So boxing is most definitely marginalized in today's sports entertainment culture.
What about big bands? In the 1970s there was a small group of bands that young people everywhere flocked to see. You didn't dance to these bands, you listened to them.
Bill Chase advanced the sound to appeal to younger ears, better than anyone. Chase's band was nine members strong so it was surely "big." But few people would have referred to his group as a "big band." It seemed like a rock band.
Technically it was jazz-rock fusion.
It is mind-boggling to wonder where Chase's immense creative impulses would have taken him, had he lived. He died in a plane crash in our state of Minnesota. He was working on the group's fourth album at the time.
Bill Chase and band members were en route to the Jackson County Fair in southern Minnesota. The crash victims included Chase, age 39, and fellow musicians Wally Yohn (keyboard), Walter Clark (drums) and John Emma (guitar).
Chase had burst on the national scene in 1971. Perhaps if I cite the group's biggest hit, it will ring familiar. "Get It On" with the cascading trumpet section lines was on that seminal first album. It became the group's signature tune, and arrangements of it were played by school musical groups everywhere including here in Morris. Director John Woell had his musicians play "Get It On" at the old elementary auditorium.
"Get It On" spent 13 weeks on the charts. The band was nominated for the Best New Artist Grammy but got edged by Carly Simon who was just coming into her own.
The second album from Chase, "Ennea," came out in 1972. "Ennea" is the Greek word for "nine," the number of musicians in Chase's band. The whole band was pictured on the cover and they had very sober expressions. Is that why the album wasn't as successful? I don't know but I felt that artistically it was outstanding.
One whole side of this album was a "concept" piece (like what Jethro Tull was known for at that time) with tunes that segued one to the other. The old term for this is "medley." One critique said the concept stuff wasn't radio-friendly enough.

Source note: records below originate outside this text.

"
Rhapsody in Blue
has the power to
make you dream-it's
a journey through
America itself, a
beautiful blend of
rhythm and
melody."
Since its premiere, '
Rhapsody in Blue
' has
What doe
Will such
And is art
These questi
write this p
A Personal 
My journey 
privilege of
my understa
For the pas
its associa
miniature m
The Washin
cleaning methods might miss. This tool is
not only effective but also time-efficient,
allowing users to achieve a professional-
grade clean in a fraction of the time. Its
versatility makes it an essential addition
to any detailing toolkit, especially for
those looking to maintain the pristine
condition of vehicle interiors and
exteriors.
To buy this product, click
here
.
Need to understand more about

I loved it. In 1974 the group issued "Pure Music" which drove more into the field of jazz. In spite of that, Variety Magazine called this album "their most commercial." There was no reprise of the "Get It On" impact, though.

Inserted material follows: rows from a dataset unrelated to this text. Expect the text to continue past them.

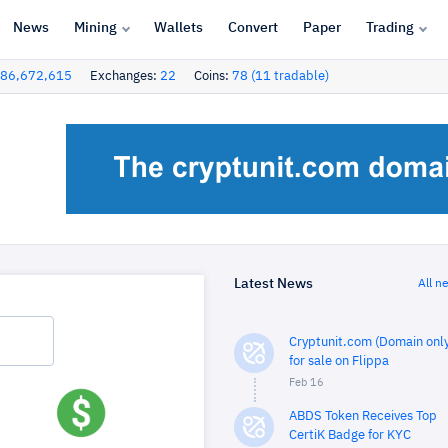
News
Mining
Wallets
Convert
Paper
Trading
86,672,615
Exchanges:
22
Coins:
78 (11 tradable)
Latest News
All n
Cryptunit.com (Domain only
for sale on Flippa
Feb 16
ABDS Token Receives Top
CertiK Badge for KYC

The fourth album never made it into pressing. We'll never know if Bill Chase could have reached those coveted chart positions again, or just be satisfied putting out artistically stimulating material.

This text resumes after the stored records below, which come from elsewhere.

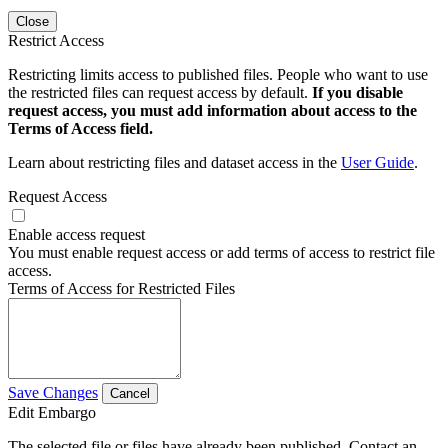
Close
Restrict Access
Restricting limits access to published files. People who want to use
the restricted files can request access by default.
If you disable
request access, you must add information about access to the
Terms of Access field.
Learn about restricting files and dataset access in the
User Guide
.
Request Access
Enable access request
You must enable request access or add terms of access to restrict file
access.
Terms of Access for Restricted Files
Save Changes
Cancel
Edit Embargo
The selected file or files have already been published. Contact an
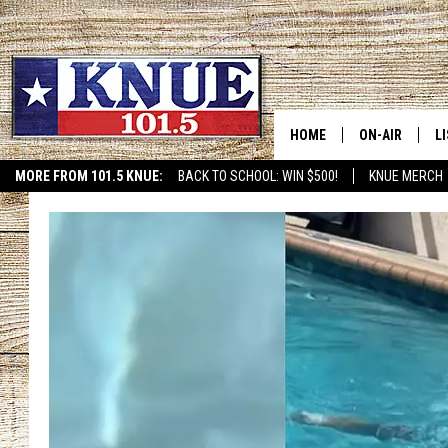
HOME
ON-AIR
L
MORE FROM 101.5 KNUE:
BACK TO SCHOOL: WIN $500!
KNUE MERCH
ETX SPORTS SCOREBOAR
101.5 KNUE S
L
MEET THE DJS
K
BILLY JENKINS
K
BILLY & TARA 
K
TARA HOLLEY
R
MICHAEL GIB
O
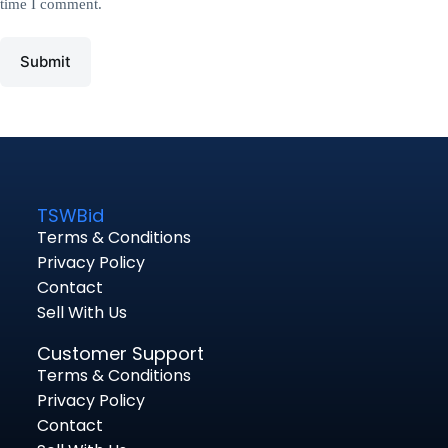
time I comment.
Submit
TSWBid
Terms & Conditions
Privacy Policy
Contact
Sell With Us
Customer Support
Terms & Conditions
Privacy Policy
Contact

Fast-forward to 2007. So much time had gone by since the heyday of the group "Chase." But there are still plenty of trumpet devotees who remember those cascading trumpet lines and rock-style intensity of the group.
In August of 2007, fans gathered at the Minnesota Music Cafe in St. Paul for a revival. "Alumni" of the Chase band were to be featured onstage along with other musicians in this event co-billed as a "trumpet summit."
The date was August 1, 2007. Something else of significance happened that evening. The I-35W Mississippi River bridge fell into the river. Yours truly and my companion for the concert began hearing reports on the bridge tragedy on the radio as we wound through the Twin Cities en route. The bridge was not on our route.
It sounded bad but we weren't sure just how bad. As time went on the enormity sank in. We called our respective homes from the parking area next to the Minnesota Music Cafe to say we were OK. My companion was Del Sarlette of Sarlettes Music in Morris. We both chose the trumpet as our "ax" when young.
We both attended concerts of some of the big traveling big bands in the 1970s. We heard the likes of Maynard Ferguson, Buddy Rich, Stan Kenton and Woody Herman, all of whom are deceased now. There were other young Morris musicians besides Del and me who were equally attracted to those sounds. Certainly I'd forget some names if I attempted listing, but let's throw out Steve Schaub and Tom Garberick as card-carrying members. Tom's dad Doug was a jazz patriarch here.
Those concerts seemed like true "events." Those bands had a sound that gave the foundation for Chase, who really tailored it for the particular young ears of the time.
I recall that Chase played in Morris once. I wasn't there. According to Morris legend, a huge portion of the crowd left after intermission, not necessarily because the music wasn't good but because it was too loud!
That could be a problem in those days. The youth really demanded that their music be loud. You were a prude if you didn't appreciate this. Today some of those boomers might wish they had kept the volume lower. Increasingly they might find themselves asking people to repeat things.
Del and I entered the Minnesota Music Cafe and found the surroundings to be pleasant enough. Just imagine a much larger Met Lounge. I had given the heads-up to an old high school classmate, Mike Eul, a trumpet player too, and was delighted to see him there in a party of three.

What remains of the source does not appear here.